Il comitato “InBosa” ha pubblicato una lettera aperta, indirizzata agli amministratori dell’Unione dei Comuni Planargia-Montiferru Occidentale, nella quale si chiede un incontro con gli...

Il comitato “InBosa” ha pubblicato una lettera aperta, indirizzata agli amministratori dell’Unione dei Comuni Planargia-Montiferru Occidentale, nella quale si chiede un incontro con gli amministratori locali alla luce dei futuri lavori di sistemazione della condotta in cemento amianto che dal potabilizzatore di Barasumene raggiunge la città del Temo servendo anche diverse località marine. Base formale di partenza il nulla osta concesso dalla giunta comunale di Bosa rispetto al progetto preliminare previsto da Abbanoa. “ Si tratta di un’importate operazione di manutenzione straordinaria che permetterebbe di porre fine alle ormai insopportabili interruzioni di erogazione dovute alle ripetute rotture della condotta” riconosce InBosa.
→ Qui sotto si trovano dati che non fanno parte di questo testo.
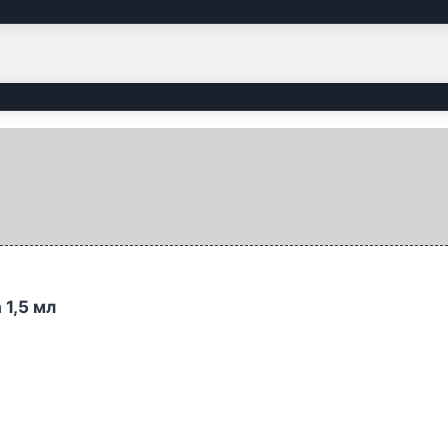
1,5 мл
Che però in relazione al progetto rinvia anche “Alle questioni di pericolosità-sicurezza rispetto all’amianto ed alle relative diverse possibili soluzioni tecniche, di cui ancora troppo poco si parla e si conosce”. InBosa ricorda che sulla materia esiste un piano regionale amianto e normative nazionali stringenti, mentre sul piano locale “I sindaci sono responsabili della salute pubblica dei loro amministrati”. Da qui la richiesta di organizzare una riunione di confronto

“In vista di un successivo incontro sull’argomento con la popolazione”. Appuntamento nel quale InBosa intende mettere a disposizione materiale informativo selezionato sulle tematiche legate all’amianto, già fornito alle istituzioni regionali nelle more della redazione del piano. (al.fa.)